Dilnot report: How will we pay for elderly care?

An elderly woman Image copyright PA
Image caption The cap could cost the Treasury between £2-3bn a year

Labour paid a heavy political price before the last election for proposing what the Conservatives dubbed a "death tax". Next week the government will be urged to cap the bills people face for caring for the elderly.

The Commission on Funding of Care and Support, to be published next week, will contrast the good news - we're living longer - with the bad - the bills for caring for us are soaring. A quarter of people aged over 65 can expect a bill of over £50,000; for 1 in 10 a bill of over £100,000.

Capping that at, say, £35,000 would mean that people would not risk losing their house or all their savings. The report comes next week but today the Commission's Chairman Andrew Dilnot told me how a cap could work.

The cap would, he hopes, encourage the growth of a range of new financial products - not just care insurance but ways to release equity from people's houses and funds from pension schemes to pay bills up to the cap. The government would pledge to cover the rest.

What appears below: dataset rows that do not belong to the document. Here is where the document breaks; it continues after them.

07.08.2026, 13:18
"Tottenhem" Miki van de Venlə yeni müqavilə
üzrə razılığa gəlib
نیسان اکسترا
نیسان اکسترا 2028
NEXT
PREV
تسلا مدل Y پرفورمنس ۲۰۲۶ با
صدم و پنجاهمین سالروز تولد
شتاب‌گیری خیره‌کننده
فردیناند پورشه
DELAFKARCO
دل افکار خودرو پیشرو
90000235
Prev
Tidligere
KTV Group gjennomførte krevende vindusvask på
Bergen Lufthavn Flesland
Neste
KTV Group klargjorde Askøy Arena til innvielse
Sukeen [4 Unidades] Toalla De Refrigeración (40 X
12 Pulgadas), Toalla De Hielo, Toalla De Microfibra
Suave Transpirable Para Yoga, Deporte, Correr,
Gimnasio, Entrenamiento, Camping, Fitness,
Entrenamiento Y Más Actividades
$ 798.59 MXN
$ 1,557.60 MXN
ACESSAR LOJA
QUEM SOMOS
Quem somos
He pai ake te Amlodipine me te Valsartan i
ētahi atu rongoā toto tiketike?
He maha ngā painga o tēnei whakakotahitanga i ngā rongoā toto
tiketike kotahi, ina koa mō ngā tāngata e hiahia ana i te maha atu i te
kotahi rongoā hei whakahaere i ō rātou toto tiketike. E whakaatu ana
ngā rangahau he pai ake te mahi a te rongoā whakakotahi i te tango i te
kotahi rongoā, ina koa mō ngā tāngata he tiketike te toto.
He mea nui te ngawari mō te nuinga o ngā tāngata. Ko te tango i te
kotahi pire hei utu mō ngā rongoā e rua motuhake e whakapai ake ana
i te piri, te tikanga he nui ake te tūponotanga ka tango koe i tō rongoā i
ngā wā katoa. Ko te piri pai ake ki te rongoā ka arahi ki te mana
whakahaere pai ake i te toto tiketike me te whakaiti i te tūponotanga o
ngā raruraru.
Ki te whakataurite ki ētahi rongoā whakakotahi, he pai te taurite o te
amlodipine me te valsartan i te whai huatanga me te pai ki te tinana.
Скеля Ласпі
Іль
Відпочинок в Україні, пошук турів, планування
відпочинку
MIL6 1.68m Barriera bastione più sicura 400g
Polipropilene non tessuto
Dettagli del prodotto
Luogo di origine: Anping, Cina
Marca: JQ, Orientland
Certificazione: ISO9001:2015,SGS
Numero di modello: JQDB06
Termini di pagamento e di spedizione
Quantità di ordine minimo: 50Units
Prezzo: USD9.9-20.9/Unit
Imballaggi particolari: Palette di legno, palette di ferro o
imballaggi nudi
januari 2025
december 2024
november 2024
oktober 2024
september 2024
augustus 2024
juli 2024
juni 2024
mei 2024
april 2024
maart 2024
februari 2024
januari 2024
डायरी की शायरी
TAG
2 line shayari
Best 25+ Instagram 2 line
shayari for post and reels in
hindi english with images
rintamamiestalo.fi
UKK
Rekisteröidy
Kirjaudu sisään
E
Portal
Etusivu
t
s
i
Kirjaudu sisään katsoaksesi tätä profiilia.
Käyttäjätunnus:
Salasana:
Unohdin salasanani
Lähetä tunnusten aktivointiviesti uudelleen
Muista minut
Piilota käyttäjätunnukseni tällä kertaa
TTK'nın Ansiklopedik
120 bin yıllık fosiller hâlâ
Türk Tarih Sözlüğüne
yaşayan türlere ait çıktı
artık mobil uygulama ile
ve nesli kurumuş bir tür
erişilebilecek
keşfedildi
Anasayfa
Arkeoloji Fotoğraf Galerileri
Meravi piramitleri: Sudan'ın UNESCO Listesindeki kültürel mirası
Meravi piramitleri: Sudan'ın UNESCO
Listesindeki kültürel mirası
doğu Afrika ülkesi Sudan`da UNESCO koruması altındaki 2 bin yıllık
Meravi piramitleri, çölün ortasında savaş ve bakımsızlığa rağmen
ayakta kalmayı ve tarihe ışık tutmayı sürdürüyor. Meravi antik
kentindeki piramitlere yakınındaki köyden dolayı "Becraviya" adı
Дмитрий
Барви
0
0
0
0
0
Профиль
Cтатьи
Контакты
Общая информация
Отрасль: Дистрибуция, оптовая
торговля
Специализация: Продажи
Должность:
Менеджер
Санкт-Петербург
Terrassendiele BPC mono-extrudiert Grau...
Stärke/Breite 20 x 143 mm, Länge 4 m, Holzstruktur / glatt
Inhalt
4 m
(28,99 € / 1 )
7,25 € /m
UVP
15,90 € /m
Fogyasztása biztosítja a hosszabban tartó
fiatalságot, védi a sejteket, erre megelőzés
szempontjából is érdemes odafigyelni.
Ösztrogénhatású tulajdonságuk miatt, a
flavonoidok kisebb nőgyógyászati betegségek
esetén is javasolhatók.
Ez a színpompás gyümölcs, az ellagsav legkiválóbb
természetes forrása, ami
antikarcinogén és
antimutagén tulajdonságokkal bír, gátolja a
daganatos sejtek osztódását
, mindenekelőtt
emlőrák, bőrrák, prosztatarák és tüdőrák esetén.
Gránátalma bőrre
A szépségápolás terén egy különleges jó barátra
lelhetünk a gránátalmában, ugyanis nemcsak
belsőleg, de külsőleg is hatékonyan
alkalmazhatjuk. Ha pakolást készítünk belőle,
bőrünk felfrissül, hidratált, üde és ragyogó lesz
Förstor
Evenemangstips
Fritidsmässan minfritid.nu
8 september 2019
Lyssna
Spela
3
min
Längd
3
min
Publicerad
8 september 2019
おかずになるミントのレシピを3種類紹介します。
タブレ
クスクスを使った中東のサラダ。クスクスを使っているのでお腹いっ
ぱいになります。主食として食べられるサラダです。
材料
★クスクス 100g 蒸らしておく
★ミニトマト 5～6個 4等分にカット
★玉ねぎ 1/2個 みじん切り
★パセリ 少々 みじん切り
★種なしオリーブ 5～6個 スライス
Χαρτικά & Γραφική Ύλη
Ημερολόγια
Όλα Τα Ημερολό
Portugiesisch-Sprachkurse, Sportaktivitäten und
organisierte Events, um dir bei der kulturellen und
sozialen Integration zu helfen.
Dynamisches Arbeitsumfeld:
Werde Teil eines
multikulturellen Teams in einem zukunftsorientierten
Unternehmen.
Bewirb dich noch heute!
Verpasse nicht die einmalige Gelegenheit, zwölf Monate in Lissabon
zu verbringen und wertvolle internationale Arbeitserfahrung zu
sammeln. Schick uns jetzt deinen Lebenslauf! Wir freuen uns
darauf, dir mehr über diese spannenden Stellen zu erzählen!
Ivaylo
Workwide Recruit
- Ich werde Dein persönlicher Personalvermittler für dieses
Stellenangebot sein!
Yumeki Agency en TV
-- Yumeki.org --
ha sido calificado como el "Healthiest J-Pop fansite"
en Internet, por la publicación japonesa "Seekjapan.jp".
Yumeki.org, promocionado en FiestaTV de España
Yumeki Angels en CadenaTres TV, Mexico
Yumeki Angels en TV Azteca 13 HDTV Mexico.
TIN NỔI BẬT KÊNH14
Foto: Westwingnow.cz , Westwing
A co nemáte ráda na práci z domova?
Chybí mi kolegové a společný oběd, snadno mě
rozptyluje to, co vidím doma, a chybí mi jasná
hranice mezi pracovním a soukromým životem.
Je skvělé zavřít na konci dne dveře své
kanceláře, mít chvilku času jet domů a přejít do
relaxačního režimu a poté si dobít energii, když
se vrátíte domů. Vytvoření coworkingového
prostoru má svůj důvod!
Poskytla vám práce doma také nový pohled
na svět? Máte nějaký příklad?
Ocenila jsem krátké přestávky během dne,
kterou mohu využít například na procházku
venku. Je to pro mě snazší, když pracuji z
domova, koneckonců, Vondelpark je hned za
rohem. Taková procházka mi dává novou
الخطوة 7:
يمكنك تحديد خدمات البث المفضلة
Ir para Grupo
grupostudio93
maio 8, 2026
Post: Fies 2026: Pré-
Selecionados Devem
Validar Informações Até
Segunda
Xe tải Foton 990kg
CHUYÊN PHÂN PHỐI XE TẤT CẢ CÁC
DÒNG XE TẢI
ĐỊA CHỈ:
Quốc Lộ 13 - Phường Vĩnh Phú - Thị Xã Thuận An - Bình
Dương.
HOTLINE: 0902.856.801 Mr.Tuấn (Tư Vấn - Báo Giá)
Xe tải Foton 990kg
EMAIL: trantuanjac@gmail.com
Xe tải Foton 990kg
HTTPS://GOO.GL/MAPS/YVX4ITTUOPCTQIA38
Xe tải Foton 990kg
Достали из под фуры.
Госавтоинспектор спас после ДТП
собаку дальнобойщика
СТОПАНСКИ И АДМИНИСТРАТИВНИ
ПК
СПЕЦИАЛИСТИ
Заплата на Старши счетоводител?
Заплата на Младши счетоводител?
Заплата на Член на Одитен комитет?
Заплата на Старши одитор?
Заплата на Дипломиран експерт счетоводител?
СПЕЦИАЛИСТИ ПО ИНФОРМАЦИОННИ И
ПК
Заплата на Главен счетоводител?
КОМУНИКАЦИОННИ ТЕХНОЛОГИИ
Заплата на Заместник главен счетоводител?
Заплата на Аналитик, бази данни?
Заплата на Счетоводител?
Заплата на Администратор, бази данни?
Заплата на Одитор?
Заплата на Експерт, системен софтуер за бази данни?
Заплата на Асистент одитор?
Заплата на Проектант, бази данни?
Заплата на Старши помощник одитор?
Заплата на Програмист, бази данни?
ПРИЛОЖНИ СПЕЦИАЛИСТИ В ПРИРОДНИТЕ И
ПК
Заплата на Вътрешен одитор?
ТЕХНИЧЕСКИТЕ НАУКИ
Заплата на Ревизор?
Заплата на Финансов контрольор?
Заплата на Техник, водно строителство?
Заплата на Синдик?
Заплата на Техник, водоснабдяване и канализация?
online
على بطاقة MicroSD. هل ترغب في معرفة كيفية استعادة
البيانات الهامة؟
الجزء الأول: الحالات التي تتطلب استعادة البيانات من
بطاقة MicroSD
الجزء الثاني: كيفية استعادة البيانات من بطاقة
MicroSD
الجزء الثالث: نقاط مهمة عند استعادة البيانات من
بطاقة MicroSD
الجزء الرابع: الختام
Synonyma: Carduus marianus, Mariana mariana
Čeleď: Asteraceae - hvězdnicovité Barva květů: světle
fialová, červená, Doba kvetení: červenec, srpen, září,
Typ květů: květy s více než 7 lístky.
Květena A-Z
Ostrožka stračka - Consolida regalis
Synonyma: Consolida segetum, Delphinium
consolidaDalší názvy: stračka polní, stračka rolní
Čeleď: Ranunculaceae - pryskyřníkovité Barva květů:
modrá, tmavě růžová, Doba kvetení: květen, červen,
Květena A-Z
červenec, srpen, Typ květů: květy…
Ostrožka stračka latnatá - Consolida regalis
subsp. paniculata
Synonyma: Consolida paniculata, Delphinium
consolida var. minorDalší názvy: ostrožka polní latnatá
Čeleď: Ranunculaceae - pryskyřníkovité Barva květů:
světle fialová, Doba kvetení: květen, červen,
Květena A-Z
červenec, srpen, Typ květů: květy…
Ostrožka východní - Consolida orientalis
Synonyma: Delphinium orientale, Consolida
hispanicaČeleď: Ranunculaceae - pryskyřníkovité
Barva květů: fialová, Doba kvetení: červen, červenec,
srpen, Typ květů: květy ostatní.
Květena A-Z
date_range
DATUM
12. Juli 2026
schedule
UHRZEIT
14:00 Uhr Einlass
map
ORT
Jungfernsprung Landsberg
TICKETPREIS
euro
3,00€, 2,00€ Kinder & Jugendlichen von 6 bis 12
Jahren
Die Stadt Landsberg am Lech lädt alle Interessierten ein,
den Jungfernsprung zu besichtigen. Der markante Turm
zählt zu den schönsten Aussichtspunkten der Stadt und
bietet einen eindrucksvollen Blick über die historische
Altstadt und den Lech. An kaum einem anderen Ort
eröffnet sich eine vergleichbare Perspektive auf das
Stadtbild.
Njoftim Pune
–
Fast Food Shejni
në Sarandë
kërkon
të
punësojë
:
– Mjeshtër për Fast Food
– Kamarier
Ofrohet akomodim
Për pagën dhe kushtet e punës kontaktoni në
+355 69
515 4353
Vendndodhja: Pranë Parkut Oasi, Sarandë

The cap could cost the Treasury between £2-3bn a year - the same as the cuts to public sector pensions. I'm told that ministers are likely to welcome the report whilst urging those who want to see it implemented to suggest where the money might come from.

The charity Age UK has suggested asking pensioners to pay National Insurance. Other controversial ideas include means-testing disability benefits or domiciliary care. Politics could yet kill this idea too.